• Excerpted records:
........
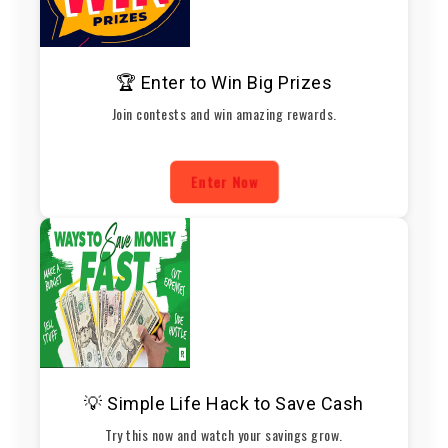
🏆 Enter to Win Big Prizes
Join contests and win amazing rewards.
Enter Now
💡 Simple Life Hack to Save Cash
Try this now and watch your savings grow.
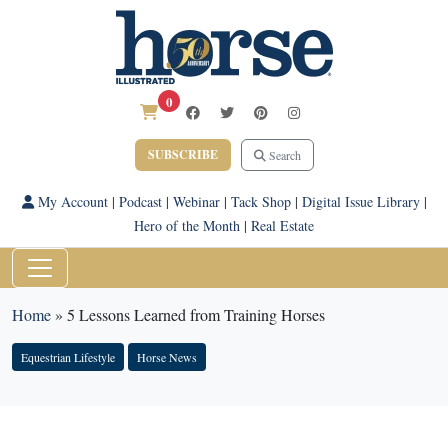
0
SUBSCRIBE
Search
My Account
|
Podcast
|
Webinar
|
Tack Shop
|
Digital Issue Library
|
Hero of the Month
|
Real Estate
Home
»
5 Lessons Learned from Training Horses
Equestrian Lifestyle
Horse News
........
• Exercise objective: The pictures are not part of the copy. Retype everything else in the entries exactly.

• Final answer:
🏆 Enter to Win Big Prizes
Join contests and win amazing rewards.
Enter Now
💡 Simple Life Hack to Save Cash
Try this now and watch your savings grow.
0
SUBSCRIBE
Search
My Account
|
Podcast
|
Webinar
|
Tack Shop
|
Digital Issue Library
|
Hero of the Month
|
Real Estate
Home
»
5 Lessons Learned from Training Horses
Equestrian Lifestyle
Horse News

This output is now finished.